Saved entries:

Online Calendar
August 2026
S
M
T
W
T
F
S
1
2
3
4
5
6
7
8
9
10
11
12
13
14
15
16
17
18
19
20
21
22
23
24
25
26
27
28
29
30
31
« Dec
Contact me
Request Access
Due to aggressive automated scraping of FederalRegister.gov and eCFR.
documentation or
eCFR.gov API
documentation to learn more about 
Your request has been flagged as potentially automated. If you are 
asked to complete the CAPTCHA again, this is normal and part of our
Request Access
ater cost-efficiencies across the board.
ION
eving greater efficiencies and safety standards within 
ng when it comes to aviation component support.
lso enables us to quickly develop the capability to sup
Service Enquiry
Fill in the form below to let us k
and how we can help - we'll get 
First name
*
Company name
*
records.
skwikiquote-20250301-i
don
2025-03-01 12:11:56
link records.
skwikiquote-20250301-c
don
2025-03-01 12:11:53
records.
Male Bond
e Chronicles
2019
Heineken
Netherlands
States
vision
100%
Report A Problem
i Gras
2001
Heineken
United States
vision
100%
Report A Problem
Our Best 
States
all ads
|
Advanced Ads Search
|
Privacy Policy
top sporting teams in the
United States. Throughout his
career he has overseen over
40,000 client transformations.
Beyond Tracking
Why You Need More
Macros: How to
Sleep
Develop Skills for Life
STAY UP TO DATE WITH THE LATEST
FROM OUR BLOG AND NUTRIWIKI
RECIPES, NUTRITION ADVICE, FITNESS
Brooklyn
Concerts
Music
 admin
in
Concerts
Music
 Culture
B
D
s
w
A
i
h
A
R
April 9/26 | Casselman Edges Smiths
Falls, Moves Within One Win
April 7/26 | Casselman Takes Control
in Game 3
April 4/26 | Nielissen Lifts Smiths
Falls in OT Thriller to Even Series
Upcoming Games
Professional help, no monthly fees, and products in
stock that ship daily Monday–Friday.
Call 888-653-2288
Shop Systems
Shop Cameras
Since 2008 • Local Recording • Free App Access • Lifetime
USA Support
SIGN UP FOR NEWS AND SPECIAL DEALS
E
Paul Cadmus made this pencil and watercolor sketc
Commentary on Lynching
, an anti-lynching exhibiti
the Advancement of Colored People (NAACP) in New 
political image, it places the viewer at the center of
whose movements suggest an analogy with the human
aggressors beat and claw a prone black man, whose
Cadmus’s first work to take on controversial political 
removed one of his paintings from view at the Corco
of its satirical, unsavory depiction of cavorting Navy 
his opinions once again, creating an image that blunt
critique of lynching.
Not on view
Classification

TASK PROMPT: Count lines, not occurrences. State how many lines of the entries contain the word "States", and add nothing.

WRITTEN RESPONSE: 4